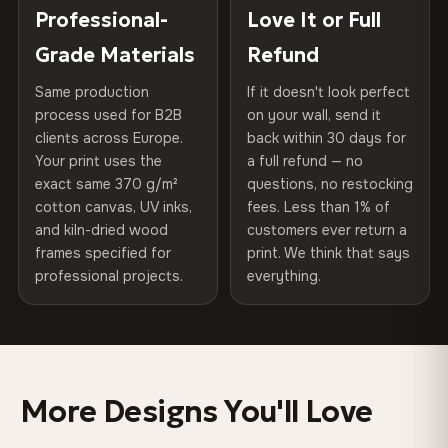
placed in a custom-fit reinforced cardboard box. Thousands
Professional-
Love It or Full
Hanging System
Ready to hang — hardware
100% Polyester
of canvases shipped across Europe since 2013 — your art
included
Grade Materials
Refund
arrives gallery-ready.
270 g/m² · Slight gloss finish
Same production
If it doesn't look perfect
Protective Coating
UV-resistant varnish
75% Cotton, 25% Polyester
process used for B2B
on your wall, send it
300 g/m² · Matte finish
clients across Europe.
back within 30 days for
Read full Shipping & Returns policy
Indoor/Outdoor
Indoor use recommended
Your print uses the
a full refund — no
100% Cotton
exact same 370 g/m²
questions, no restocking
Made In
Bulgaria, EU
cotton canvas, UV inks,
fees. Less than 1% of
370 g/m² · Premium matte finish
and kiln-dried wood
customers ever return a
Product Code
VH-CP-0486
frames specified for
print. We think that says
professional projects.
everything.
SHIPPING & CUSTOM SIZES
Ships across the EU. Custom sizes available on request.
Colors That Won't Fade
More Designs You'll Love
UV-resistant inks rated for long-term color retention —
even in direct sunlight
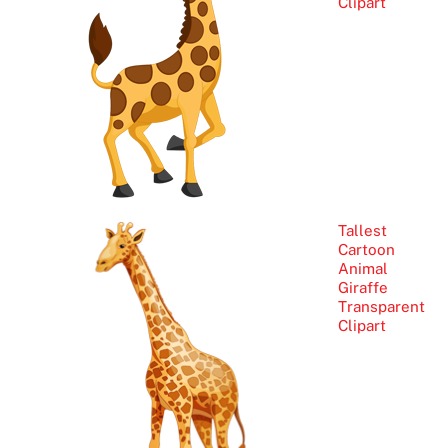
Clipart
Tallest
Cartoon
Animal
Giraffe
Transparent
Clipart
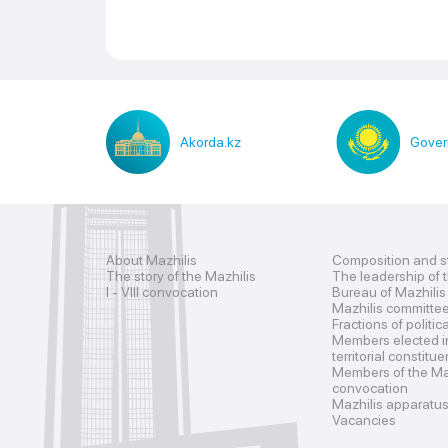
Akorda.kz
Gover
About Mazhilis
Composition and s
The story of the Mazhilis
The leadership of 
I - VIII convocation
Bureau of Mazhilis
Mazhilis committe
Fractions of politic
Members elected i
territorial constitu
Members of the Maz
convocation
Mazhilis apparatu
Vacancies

+ + + + +

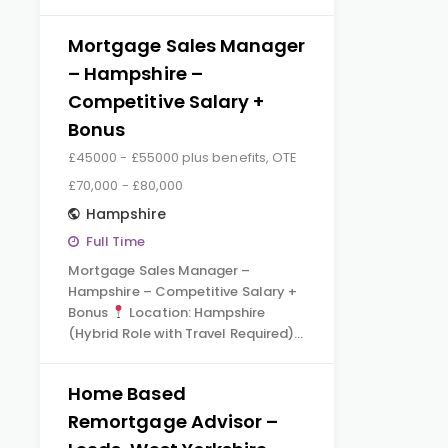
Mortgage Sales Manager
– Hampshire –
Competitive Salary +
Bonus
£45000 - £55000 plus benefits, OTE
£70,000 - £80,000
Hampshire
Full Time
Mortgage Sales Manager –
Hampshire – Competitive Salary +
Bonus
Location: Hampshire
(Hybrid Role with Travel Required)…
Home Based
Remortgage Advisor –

+ + + + +

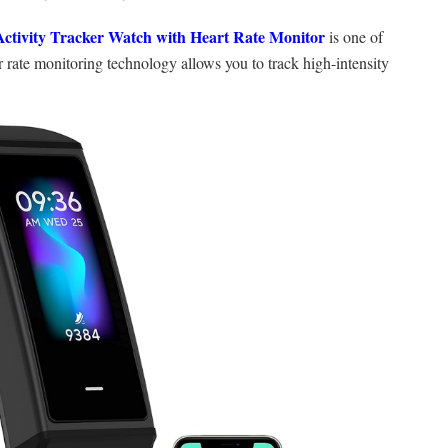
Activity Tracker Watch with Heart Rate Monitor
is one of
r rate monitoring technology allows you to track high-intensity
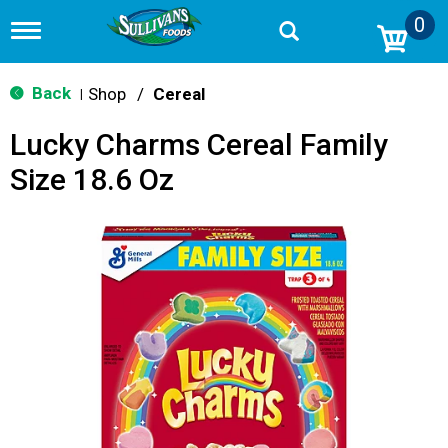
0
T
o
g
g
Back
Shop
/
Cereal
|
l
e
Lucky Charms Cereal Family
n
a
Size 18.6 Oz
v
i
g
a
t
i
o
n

+ + + + +

**Task item**
Your answer should consist solely of the lines above from the line with "300 g/m² · Matte finish" to the line with "370 g/m² · Premium matte finish", both included, reproduced exactly.

**Exercise output**
300 g/m² · Matte finish
clients across Europe.
back within 30 days for
Read full Shipping & Returns policy
Indoor/Outdoor
Indoor use recommended
Your print uses the
a full refund — no
100% Cotton
exact same 370 g/m²
questions, no restocking
Made In
Bulgaria, EU
cotton canvas, UV inks,
fees. Less than 1% of
370 g/m² · Premium matte finish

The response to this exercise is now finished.